What happens to your DNA when you are traumatized? Recent discoveries in genetic science (a new subfield called epigenetics) reveal that a process called methylation/demethylation covers/uncovers portions of the genome, causing that part of the genetic code to activate/deactivate, triggering biochemical, cellular, organic, and system changes in the body. What causes methylation and demethylation? Introduction of certain chemicals or forces into the body from the environment (food, changes in light frequencies, temperature, pollution, etc), a change in some other process in the body that releases enzymes/proteins that influence methylation, or --that's right-- sufficiently impactful thoughts and emotions. Your genome is the 88 keys of the piano; your gene expression is the music that gets played on it (or not). Herein lies the mind-body connection.
This is in direct contradiction to Darwin's theory that biologically inherited traits (what much later was discovered to be genes) are unchanged by experience and not passed on biologically from mother and father to child. However, it turns out that not only do epigenetic changes alter expression and suppression of genomic potentials, it has been proven in recent research that many also get passed down from mother (and it is hypothesized also father) to infant. This is where trauma comes into the story.

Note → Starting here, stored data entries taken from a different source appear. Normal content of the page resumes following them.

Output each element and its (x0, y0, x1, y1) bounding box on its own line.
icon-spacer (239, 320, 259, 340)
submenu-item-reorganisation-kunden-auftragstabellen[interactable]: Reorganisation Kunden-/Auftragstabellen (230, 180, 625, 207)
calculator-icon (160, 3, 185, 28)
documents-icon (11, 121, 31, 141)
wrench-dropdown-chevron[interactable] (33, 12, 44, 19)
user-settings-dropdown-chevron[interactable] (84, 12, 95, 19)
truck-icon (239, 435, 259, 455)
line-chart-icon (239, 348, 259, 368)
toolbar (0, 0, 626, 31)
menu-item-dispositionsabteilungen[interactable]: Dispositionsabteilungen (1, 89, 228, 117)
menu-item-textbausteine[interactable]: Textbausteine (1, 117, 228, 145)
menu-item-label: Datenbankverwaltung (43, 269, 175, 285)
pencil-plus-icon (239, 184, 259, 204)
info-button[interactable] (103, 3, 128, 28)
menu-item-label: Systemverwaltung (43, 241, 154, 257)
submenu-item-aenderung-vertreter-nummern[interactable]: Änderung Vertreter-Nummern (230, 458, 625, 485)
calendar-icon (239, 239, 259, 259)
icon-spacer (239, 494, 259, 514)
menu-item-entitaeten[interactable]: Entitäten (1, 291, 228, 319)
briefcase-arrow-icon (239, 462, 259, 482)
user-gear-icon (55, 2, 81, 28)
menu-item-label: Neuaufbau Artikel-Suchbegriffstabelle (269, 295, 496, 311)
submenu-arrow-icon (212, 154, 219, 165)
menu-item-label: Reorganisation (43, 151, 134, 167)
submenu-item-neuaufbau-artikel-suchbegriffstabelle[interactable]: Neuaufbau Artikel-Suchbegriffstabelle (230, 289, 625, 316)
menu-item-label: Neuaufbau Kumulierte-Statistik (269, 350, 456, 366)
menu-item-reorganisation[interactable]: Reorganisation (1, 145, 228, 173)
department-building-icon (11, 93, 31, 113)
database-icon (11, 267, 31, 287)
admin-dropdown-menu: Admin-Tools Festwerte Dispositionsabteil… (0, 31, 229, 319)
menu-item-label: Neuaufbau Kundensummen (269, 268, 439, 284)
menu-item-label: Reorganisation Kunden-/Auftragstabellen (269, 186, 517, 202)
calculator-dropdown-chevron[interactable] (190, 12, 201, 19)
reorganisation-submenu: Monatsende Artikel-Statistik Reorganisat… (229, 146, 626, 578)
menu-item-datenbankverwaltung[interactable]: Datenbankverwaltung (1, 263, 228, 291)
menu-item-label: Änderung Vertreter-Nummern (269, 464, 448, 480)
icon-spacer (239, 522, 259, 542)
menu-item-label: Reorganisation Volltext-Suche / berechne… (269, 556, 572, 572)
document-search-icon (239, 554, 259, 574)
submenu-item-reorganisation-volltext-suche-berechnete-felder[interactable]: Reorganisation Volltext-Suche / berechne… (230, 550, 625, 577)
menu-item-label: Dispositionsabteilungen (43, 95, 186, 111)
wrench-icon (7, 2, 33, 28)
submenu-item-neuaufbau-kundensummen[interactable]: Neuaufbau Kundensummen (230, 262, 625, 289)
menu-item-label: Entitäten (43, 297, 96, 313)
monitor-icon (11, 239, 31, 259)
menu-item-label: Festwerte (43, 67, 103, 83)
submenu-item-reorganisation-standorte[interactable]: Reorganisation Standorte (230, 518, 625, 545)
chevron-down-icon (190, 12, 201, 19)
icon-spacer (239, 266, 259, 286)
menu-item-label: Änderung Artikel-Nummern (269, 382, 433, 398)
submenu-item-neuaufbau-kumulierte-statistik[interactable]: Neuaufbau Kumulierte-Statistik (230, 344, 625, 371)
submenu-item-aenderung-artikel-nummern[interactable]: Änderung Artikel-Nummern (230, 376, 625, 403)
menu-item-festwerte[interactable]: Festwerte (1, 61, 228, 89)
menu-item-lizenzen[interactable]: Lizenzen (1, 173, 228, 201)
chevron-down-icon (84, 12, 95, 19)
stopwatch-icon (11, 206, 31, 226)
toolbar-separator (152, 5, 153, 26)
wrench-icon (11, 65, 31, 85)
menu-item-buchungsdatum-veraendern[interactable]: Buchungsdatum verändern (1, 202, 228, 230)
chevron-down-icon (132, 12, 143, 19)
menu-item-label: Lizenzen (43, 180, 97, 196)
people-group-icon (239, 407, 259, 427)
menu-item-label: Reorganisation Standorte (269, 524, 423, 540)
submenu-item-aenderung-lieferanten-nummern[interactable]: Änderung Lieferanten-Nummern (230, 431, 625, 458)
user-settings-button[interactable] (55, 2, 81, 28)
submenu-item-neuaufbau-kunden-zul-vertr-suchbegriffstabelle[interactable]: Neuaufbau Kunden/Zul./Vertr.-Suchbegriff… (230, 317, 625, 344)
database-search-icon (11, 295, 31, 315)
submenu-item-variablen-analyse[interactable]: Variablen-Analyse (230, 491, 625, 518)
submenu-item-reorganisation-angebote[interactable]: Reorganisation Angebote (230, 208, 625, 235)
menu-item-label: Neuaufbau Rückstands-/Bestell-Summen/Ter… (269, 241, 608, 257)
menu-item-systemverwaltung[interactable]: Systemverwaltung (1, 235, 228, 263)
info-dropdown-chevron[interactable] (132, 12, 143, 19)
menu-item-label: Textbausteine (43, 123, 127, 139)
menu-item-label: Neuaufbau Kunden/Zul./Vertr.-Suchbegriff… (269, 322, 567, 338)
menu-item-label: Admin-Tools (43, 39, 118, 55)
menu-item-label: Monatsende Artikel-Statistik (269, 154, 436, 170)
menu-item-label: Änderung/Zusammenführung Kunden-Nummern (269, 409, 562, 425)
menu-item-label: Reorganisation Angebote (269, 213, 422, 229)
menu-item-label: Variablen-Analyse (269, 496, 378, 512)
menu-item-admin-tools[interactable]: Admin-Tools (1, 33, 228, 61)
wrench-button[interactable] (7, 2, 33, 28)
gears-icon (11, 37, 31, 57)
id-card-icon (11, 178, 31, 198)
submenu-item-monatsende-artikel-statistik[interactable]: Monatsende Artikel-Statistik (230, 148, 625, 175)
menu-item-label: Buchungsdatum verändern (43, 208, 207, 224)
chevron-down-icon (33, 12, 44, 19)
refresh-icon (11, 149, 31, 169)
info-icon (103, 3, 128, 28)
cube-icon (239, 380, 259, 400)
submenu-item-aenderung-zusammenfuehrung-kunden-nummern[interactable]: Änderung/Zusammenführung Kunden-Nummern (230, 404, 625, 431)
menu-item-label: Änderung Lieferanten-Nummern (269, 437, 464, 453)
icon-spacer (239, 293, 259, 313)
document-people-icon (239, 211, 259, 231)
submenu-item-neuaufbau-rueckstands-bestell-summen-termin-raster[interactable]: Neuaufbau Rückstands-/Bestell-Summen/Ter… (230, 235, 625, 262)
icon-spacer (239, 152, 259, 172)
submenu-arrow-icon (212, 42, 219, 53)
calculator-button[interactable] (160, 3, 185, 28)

Trauma alters your DNA expression. In other words, it can cause a person to develop PTSD or something less clinical but also harmful. If unresolved in a parent, it can get passed down to the next generation. Add whatever trauma that NextGen experiences, and it may alter other genetic expression in a detrimental way. Generations of slavery, terror, abuse, neglect, discrimination, implicit bias, and the mentality of The Bell Curve all get passed down. This is not fake news. This is not pseudoscience. It is verified scientific fact born out in what you see in our society. It is my brother. Add this to the psychosocial and sociological dynamics that get passed down, and you have the recipe for how we got here.
So the next time you hear or read about the Bell curve, think about the one implanted in your mind by Society. And think about Ernie and the rest of us.
The damage of Social Darwinism, of slavery; of racial terror, abuse, and discrimination; of the Holocaust and generations of antisemitism; of all forms of White Supremacy, and of all atrocities and trauma inflicted upon our human family by our human family; all of these are passed down to us from our ancestors.
The good news is that, through skillful means, they can also be healed so that the chain is broken. But they cannot/CANNOT be ignored, dismissed, or minimized without inflicting further harm to Humanity.